La maquilladora la acompañó a la sala de batalla, sujetándola por el codo. Casey se sentía como un gladiador a punto de entrar en la arena.
En el interior de la sala de batalla, las luces resplandecían. Hacía mucho calor. La condujeron a la mesa, le advirtieron que no pisara los cables de la cámara y la ayudaron a sentarse. Había dos cámaras a su espalda y dos enfrente de ella. El cámara que estaba detrás le pidió que corriera la silla un par de centímetros hacia la derecha. Casey obedeció. Un hombre se acercó a ajustar el micrófono de clip, porque dijo que se oía el roce de la ropa. Al otro lado de la mesa, Marty Reardon se enganchaba el micrófono sin ayuda mientras conversaba animadamente con el cámara. Luego se sentó sin dificultad. Parecía tranquilo, despreocupado. La miró y le sonrió.
—No tiene por qué preocuparse —dijo—. Esto es pan comido.
—Empecemos, muchachos —ordenó Malone—. Ya están sentados. Y aquí hace mucho calor.
—Cámara A preparada.
—Cámara B preparada.
—Sonido preparado.
—Encended las luces —indicó Malone.
Casey creía que las luces ya estaban encendidas, pero súbitamente unos focos potentísimos la deslumbraron desde todas las direcciones. Se sintió como si estuviera dentro de una caldera.
—Comprobemos las cámaras —pidió Malone.
—Todo bien por aquí.
—Por aquí también.
—De acuerdo —dijo Malone—. Rodando.
Y comenzó la entrevista.
Marty Reardon la miró a los ojos, sonrió y señaló la habitación.
—Así es que aquí es donde ocurre todo.
Casey hizo un gesto de asentimiento.
—Aquí es donde los especialistas de la Norton se reúnen para investigar los accidentes aéreos.
—Sí.
—Y usted forma parte del equipo.
—Sí.
—Es vicepresidenta de Norton Aircraft, responsable del departamento de Control de Calidad.
—Sí.
—Lleva cinco años en la compañía.
—Sí.
—A esta habitación la llaman la sala de batalla, ¿no es cierto?
—Sí. Algunos la llaman así.
—¿Y por qué?
Casey se tomó un momento antes de responder. No sabía cómo describir las discusiones, las rabietas, los arrebatos emocionales que acompañaban toda investigación de un accidente aéreo sin decir algo que pudiera sacarse de contexto.
—No es más que un mote —respondió.
—La sala de batalla —dijo Reardon—. Mapas, cartas de navegación, planes estratégicos, presiones. Tensión durante un sitio.

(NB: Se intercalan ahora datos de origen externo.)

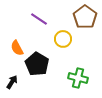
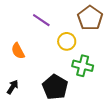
black pentagon: (37, 64) -> (55, 87), moved
green cross: (78, 78) -> (83, 66), moved

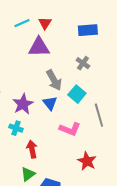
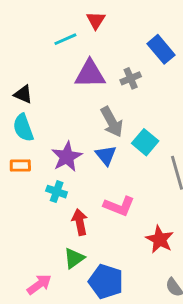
red triangle: (45, 23) -> (96, 20), moved
blue rectangle: (88, 30) -> (161, 49), turned 54
gray cross: (83, 63) -> (131, 78), moved, turned 32
pink L-shape: (70, 129) -> (119, 206), moved

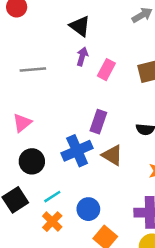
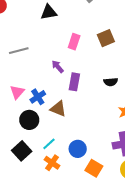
black triangle: (80, 26) -> (49, 12), turned -36
purple arrow: (82, 56) -> (58, 67), moved, turned -48
blue cross: (77, 151) -> (38, 97), moved, size x0.7
brown triangle: (112, 155) -> (58, 109), moved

Su compañía, Norton Aircraft, se encuentra sitiada en este momento, ¿verdad?
—No sé a qué se refiere —dijo Casey.
Reardon arqueó las cejas.
—La JAA, es decir, las autoridades aéreas europeas, se han negado a certificar uno de sus aviones, el N-22, porque dicen que no es seguro.
—En realidad, el avión ya ha sido certificado, pero…

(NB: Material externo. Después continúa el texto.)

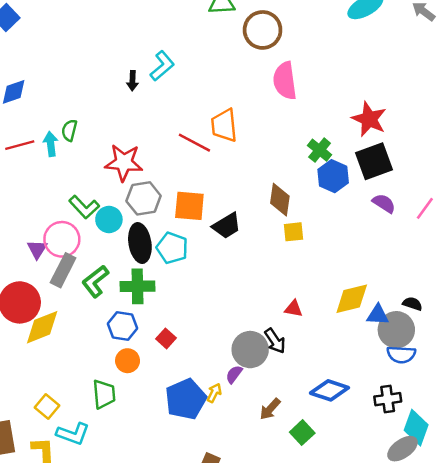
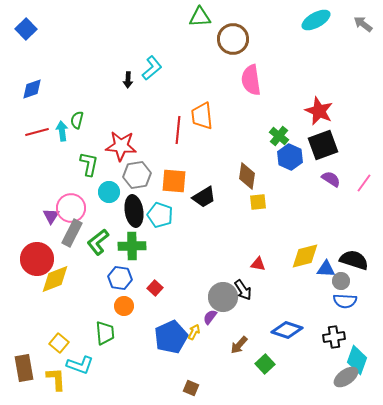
red line: (194, 143) -> (178, 130), turned 68
green L-shape: (84, 207) -> (89, 164), moved, turned -125
black semicircle: (412, 304) -> (354, 260), size x1.8
gray circle: (396, 330) -> (341, 281), size x0.6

—Y ustedes estaban a punto de vender cincuenta N-22 a China. Sin embargo, ahora también los chinos parecen preocupados por la seguridad del avión.
Casey no permitió que las insinuaciones de Reardon la alteraran. Se concentró en el reportero, y el resto de la habitación pareció desvanecerse.
—No tengo constancia de que los chinos estén preocupados —respondió.